No sólo porque estaba consiguiendo trabajo (freelance) a como diera lugar, y tratando de encajar todos los espacios disponibles para ver a mis amigos, y verlos por lo menos más de una vez. Me quedé atrofiada en gusto lector. Yo lo nombro así, paladar lector. Es como tener la boca seca y comer algo y que nada te sepa bien. Sin sed o antojo es difícil disfrutar algo. Y me pasó con la lectura. ¿Ensayo? No, gracias, fueron meses de ensayos, artículos, teoría; ¿novela? tampoco, no quiero —ni puedo— leer algo tan largo; ¿poesía?, bueno, de poquito a poquito, pero no le sigo mucho el hilo; ¿cuento?, meh, no quiero algo tan corto. De diciembre a marzo, leí sólo seis libros: Francisco. Canto de una criatura, de Alda Merini (Vaso roto), releí Una señal del cielo, de José Javier Villarreal (Universidad de Concepción), Ya no tengo fuerza para ser civilizada, de Iveth Luna (UANL), Catedrales, de Claudia Piñeiro (Alfaguara), Ciudad de la memoria, de José Emilio Pacheco (Ediciones Era) e Historia del arte, de Dana Arnold (Alianza). Tres los leí en México, tres en Madrid. En febrero había iniciado en un vuelo Se está haciendo cada vez más tarde, de Tabucchi, y lo dejé suspendido hasta el verano. Me pasa que esto puede ser cíclico, casi que lo tengo medido en el año: mi paladar lector se atrofia, se satura o se queda con un sinsabor.

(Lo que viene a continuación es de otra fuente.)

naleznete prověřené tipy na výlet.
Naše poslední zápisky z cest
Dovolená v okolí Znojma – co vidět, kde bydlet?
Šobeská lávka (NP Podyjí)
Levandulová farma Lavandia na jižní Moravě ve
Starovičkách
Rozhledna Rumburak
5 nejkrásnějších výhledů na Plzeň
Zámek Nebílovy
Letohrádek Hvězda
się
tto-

Sé muy bien lo que me gusta, qué géneros prefiero (cuando hablar de género es posible), qué temas me obsesionan, me interesan, me relajan. Pero hay veces que no hay cómo darle vuelta, tal vez porque la cotidianeidad y su peso de plomo logra atravesarse entre mi mirada y las hojas de los libros, obstruyendo hasta el acto más simple e íntimo de mi día, la lectura.

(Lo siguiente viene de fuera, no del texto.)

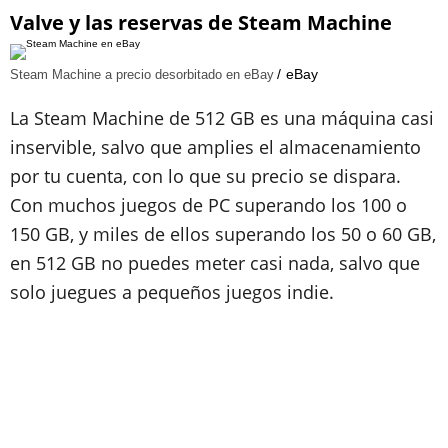
Valve y las reservas de Steam Machine
eBay
Steam Machine a precio desorbitado en eBay
La Steam Machine de 512 GB es una máquina casi
inservible, salvo que amplies el almacenamiento
por tu cuenta, con lo que su precio se dispara.
Con muchos juegos de PC superando los 100 o
150 GB, y miles de ellos superando los 50 o 60 GB,
en 512 GB no puedes meter casi nada, salvo que
solo juegues a pequeños juegos indie.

Y no sé qué es peor, si el atrofio que lo pienso como una distrofia muscular, en la que el músculo u órgano pierde movilidad, volumen y actividad y termina por quedar inerte. O tal vez sea la saturación como un empache, similar al que de pequeña me impidió seguir comiendo caldo de red que era mi favorito. Leo tanto sobre lo mismo (tema, estilo, en lengua) que se siente como si se repitieran discursos, ideas, y soy incapaz de ver nada nuevo allí donde he elegido leer sobre lo mismo. No lo disfruto porque veo el camino y la salida desde que abro la puerta del libro y, así, no hay gracia. Pero tal vez sea el sinsabor lo peor. Es decir, la máquina lectora y degustativa marcha bien, funciona: las estructuras se leen, se entienden; las metáforas se identifican y comprenden; las aliteraciones se oyen; las imágenes se ven y, sin embargo, no hay ni un mínimo asomo de gozo.
Usualmente me ocurre que ese sinsabor lector se permea en un sinsabor de la vida.